An der Schnittstelle zwischen Funktion-Auflösen und gleichzeitig Funktion-nachdrücklich-Determinieren wird als Synthese der Raum nicht nur als Summe von Positionierungen einzelner ver-rückter Objekte/Gegenstände bezeichnet, sondern als Wahrnehmungsraum unter der Prämisse von geläufiger Benutzerqualität. Immer nachdrücklicher erschließen sich die Türkuben, die Volumen der „Kommoden“, die objekthaft formalisierten Strukturgebilde elektrischer Versorgungsleitungen – in die dritte Dimension übersetzte entfunktionalisierte Schaltschemata – als nicht referenzlose materialverliebte Gebilde, sondern als künstlerische Übersetzungen der Ikonografie des Lebensraums.

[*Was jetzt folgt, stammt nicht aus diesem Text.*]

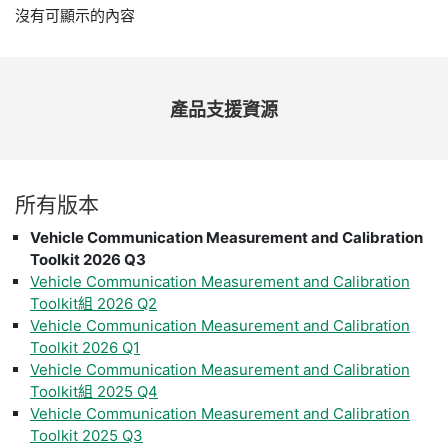
沒有可顯示的內容
產品
支援
資源
所有
版本
Vehicle Communication Measurement and Calibration
Toolkit 2026 Q3
Vehicle Communication Measurement and Calibration
Toolkit組 2026 Q2
Vehicle Communication Measurement and Calibration
Toolkit 2026 Q1
Vehicle Communication Measurement and Calibration
Toolkit組 2025 Q4
Vehicle Communication Measurement and Calibration
Toolkit 2025 Q3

Dieser Lebensraum ist nicht an prospektive Kommunikationsstrategien gekoppelt, also nicht an die scheinbar unendlichen Ausbau- und Vernetzungsmöglichkeiten in Richtung virtueller Welten und die dadurch erweiterten Erfahrungshorizonte; er bilanziert nicht bestimmte Entwicklungsstadien der fiktiven und tatsächlichen Raumerweiterung; er entwirft nicht Weltmodelle räumlicher Interfaces; er thematisiert den normativen Raum, wie er durch normatives Raumerstellen in Außen- und Innenarchitektur uns hier und dort, heute und täglich, umgibt.

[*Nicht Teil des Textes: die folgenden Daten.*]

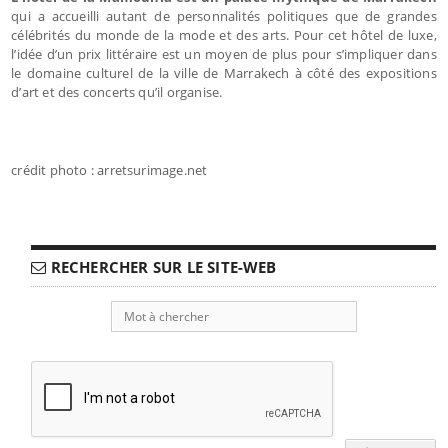
qui a accueilli autant de personnalités politiques que de grandes
célébrités du monde de la mode et des arts. Pour cet hôtel de luxe,
l’idée d’un prix littéraire est un moyen de plus pour s’impliquer dans
le domaine culturel de la ville de Marrakech à côté des expositions
d’art et des concerts qu’il organise.
crédit photo : arretsurimage.net
RECHERCHER SUR LE SITE-WEB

Welcher Ikonografie genauer folgen die von Werner Reiterer getroffenen interventionistischen Anordnungen? Läßt sich die ikonografische Richtung allein durch einen bewußt gesteuerten Verlust der jeweiligen Semantik beschreiben?

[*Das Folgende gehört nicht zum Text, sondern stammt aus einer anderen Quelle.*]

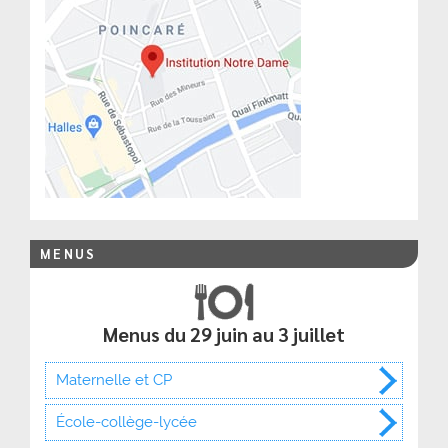
MENUS
Menus du 29 juin au 3 juillet
Maternelle et CP
École-collège-lycée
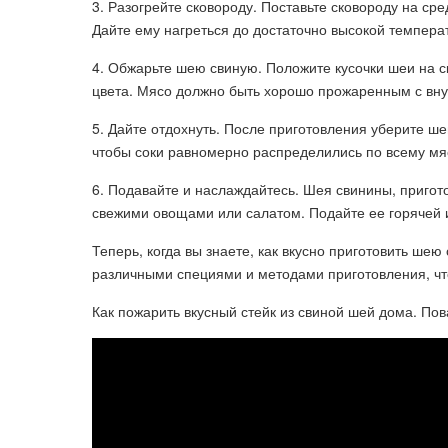
3. Разогрейте сковороду. Поставьте сковороду на ср
Дайте ему нагреться до достаточно высокой темпера
4. Обжарьте шею свиную. Положите кусочки шеи на ск
цвета. Мясо должно быть хорошо прожаренным с вну
5. Дайте отдохнуть. После приготовления уберите ше
чтобы соки равномерно распределились по всему мя
6. Подавайте и наслаждайтесь. Шея свинины, пригот
свежими овощами или салатом. Подайте ее горячей 
Теперь, когда вы знаете, как вкусно приготовить ше
различными специями и методами приготовления, чт
Как пожарить вкусный стейк из свиной шей дома. Пов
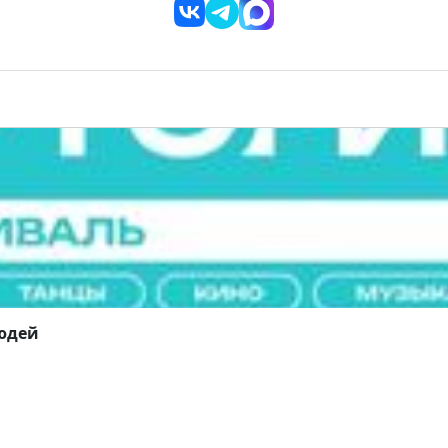
людей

Diese These scheint auf den ersten Blick brauchbar – aber sie greift zu kurz. Faktum ist, dass es sich bei den Objekten meist um Alltagsrequisiten handelt, deren Funktionen durch Eingriffe, durch Veränderungen verschiedenster Art, durch neue, ungewohnte Kombinationen, auf einer standardisierten Ebene ausgeschaltet sind. Die Verbindungslinien zwischen Objekt und seiner Bearbeitung, zwischen einzelnen Objekten und zwischen Objekt und Text laufen auf unterschiedlichen Ebenen. Diese können zunächst tautologischen Charakter aufweisen, wenn ein Kabel mit zwei Steckern in zwei Steckdosen kurz geschlossen wird (Ohne Titel, 1994), aber im nächsten Moment, wenn eben diese Leitungen und Stecker Orten oder Personen zugeordnet werden (Ohne Titel, 1994), auf scheinbar einfachste Art und Weise – wenn der Funktionsverlust unsere Wahrnehmung entscheidend stimuliert – ein kommunikatives Schaltbild modellhaft verbildlichen.
Zwischen Selbstreferenz und Interaktion ist eine Arbeit in der Straßenmeisterei Weiz (1996/97) angesiedelt: Die Fläche des Innenhofs wurde mit oranger Farbe – korrespondierend mit dem Erscheinungsbild der Arbeitsanzüge und des Fuhrparks – bemalt. Durch die Benützung dieser Fläche im Arbeitsablauf – Ausfahren und Einfahren der Fahrzeuge – weist das Projekt über ein ironisch erweitertes Corporate Design weit hinaus: Die Arbeit/die Arbeiter setzen auf das monochrome, von der Vertikalen in die Horizontale gekippte Bild ihre Spuren – die der Gummi- und Eisenräder.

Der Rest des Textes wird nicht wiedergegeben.